Am Wahlabend haben Gegner von Stuttgart 21 einen Bauzaun umgestürzt. Aktionsbündnis-Sprecher Gangolf Stocker kündigte seinen Rückzug an.

Stuttgart - Wenige Stunden nach dem historischen Wahldebakel von Schwarz-Gelb in Baden-Württemberg ist es am Stuttgarter Hauptbahnhof zu Ausschreitungen gekommen. Mehrere Hundert Gegner von Stuttgart 21 rissen am Sonntagabend Bauzäune um. Nach Polizeiangaben wurden bei der spontanen Protestaktion zwei Beamte verletzt.

 

Nachdem auf dem Stuttgarter Schlossplatz am Abend mehrere Tausend Menschen mit einer „Mappschiedsparty“ die Wahlniederlage von Ministerpräsident Stefan Mappus (CDU) gefeiert hatten, zogen Hunderte Menschen mit Musik und Gesang zum Hauptbahnhof. Stuttgart 21-Gegner warfen den Sperrzaun rund um den abgesperrten Kurt-Georg-Kiesinger-Platz komplett um. Dort soll ein unterirdisches zweistöckiges Technikgebäude für das Bahnprojekt entstehen.

Großaufgebot der Polizei

Ein Großaufgebot der Polizei drängte die Randalierer zunächst zurück und stellte die Zäune wieder auf. Allerdings rissen die Demonstranten die Barrieren erneut um. Die Sicherheitskräfte zogen sich daraufhin zurück. Während die Polizei die Zahl der Demonstranten auf rund 500 schätzte, sprach die Initiative der Parkschützer von etwa 1000 „ausgelassenen Kopfbahnhof-Freunden“. Vor dem Nordausgang des Bahnhofs versammelt sich laut Polizei rund 500 Menschen.

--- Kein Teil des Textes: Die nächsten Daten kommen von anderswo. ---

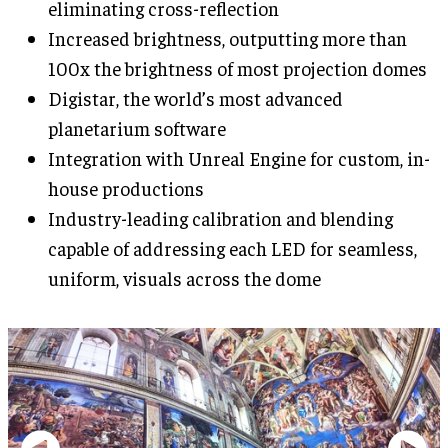
eliminating cross-reflection
Increased brightness, outputting more than
100x the brightness of most projection domes
Digistar, the world’s most advanced
planetarium software
Integration with Unreal Engine for custom, in-
house productions
Industry-leading calibration and blending
capable of addressing each LED for seamless,
uniform, visuals across the dome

Der Sprecher der Parkschützer, Matthias von Herrmann, wertete die Aktion als Erfolg: „Der Bauzaun liegt, das ist gutes Zeichen“, sagte er. Mit der „spontanen Aktion“ forderten Stuttgart 21-Gegner die mögliche neue grün-rote Regierung zum sofortigen Baustopp auf. Herrmann betonte: „Wir Parkschützer fangen schon mal an.“ Die Parkschützer forderten den künftigen Ministerpräsidenten auf, als erste Amtshandlung bei Bahn und Bundesverkehrsminister Peter Ramsauer (CSU) das Ende von Stuttgart 21 durchzusetzen.

Aktion am Südflügel

Ein Polizeisprecher sagte, Demonstranten hätten Widerstand gegen Beamte geleistet. Zur Art der Verletzung der Polizisten machte er zunächst keine Angaben. Dagegen beklagten die Parkschützer, die Stimmung habe zu kippen gedroht, „als die Polizei in einer recht unkoordinierten Aktion versuchte, der Menschenmenge einzelne Gitterteile entgegen zu drücken“. Die Lage habe sich aber wieder entspannt.

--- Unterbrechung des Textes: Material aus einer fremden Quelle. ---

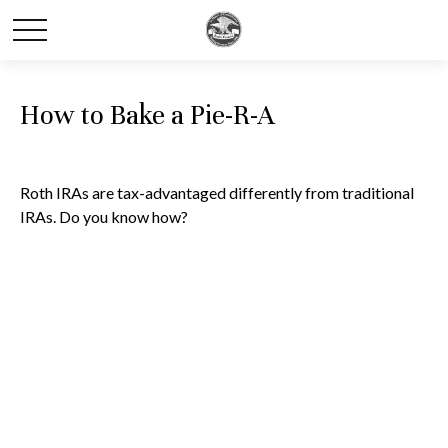
How to Bake a Pie-R-A
Roth IRAs are tax-advantaged differently from traditional
IRAs. Do you know how?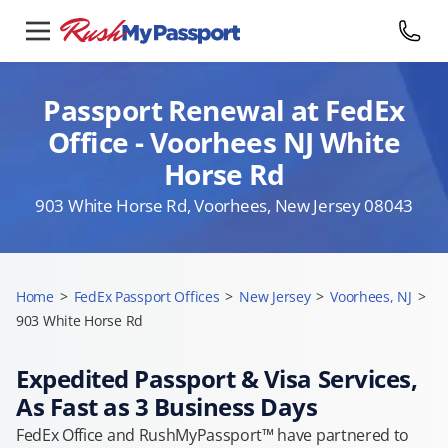
Passport Renewal at FedEx
Office - Voorhees NJ White
Horse Rd
903 White Horse Rd, Voorhees, New Jersey 08043
Home
>
FedEx Passport Offices
>
New Jersey
>
Voorhees, NJ
>
903 White Horse Rd
Expedited Passport & Visa Services,
As Fast as 3 Business Days
FedEx Office and RushMyPassport™ have partnered to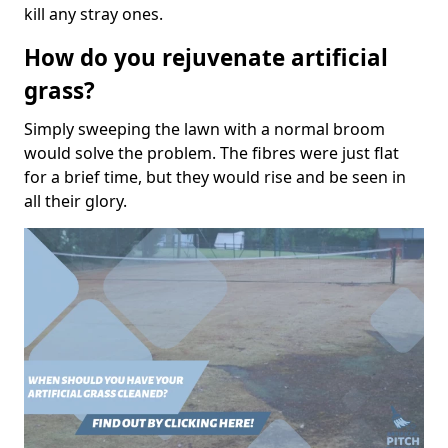
kill any stray ones.
How do you rejuvenate artificial
grass?
Simply sweeping the lawn with a normal broom
would solve the problem. The fibres were just flat
for a brief time, but they would rise and be seen in
all their glory.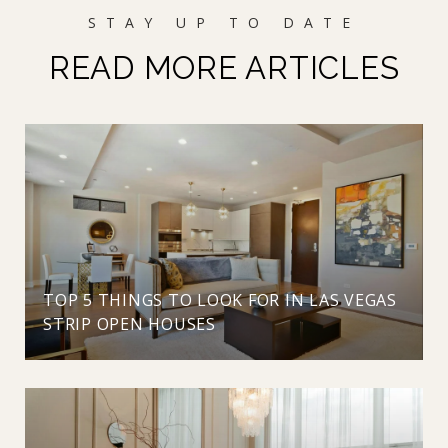
READ MORE ARTICLES
TOP 5 THINGS TO LOOK FOR IN LAS VEGAS
STRIP OPEN HOUSES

Hunderte Demonstrante zogen anschließend zur Bastelle des Grundwassermanagements am Südflügel des Bahnhofs. Auch dort rüttelten sie am Bauzaun. Die Polizei versuchte, das Gelände abzusichern.

Gangolf Stocker kündigt Rückzug an

Unterdessen kündigte der Sprecher des Aktionsbündnisses gegen Stuttgart 21, Gangolf Stocker, seinen Rückzug an. Wegen Streitigkeiten wolle er noch in der Nacht sein Amt zurückgeben, sagte er im SWR. Stocker, der auch Mitglied im Stuttgarter Gemeinderat ist, beklagte, dass es im Lager der Stuttgart-21-Gegner zu viele Meinungsverschiedenheiten gebe.

Der 66-Jährige, der auch an der Schlichtung unter Vorsitz von Heiner Geißler teilgenommen hatte, galt als eine der Symbolfiguren des Protests gegen Stuttgart 21. Er war Versammlungsleiter zahlreicher Demonstrationen gegen Stuttgart 21, im Januar verurteilte ihn ein Gericht wegen eines Verstoßes gegen die Versammlungsauflagen zur Zahlung von 1.500 Euro.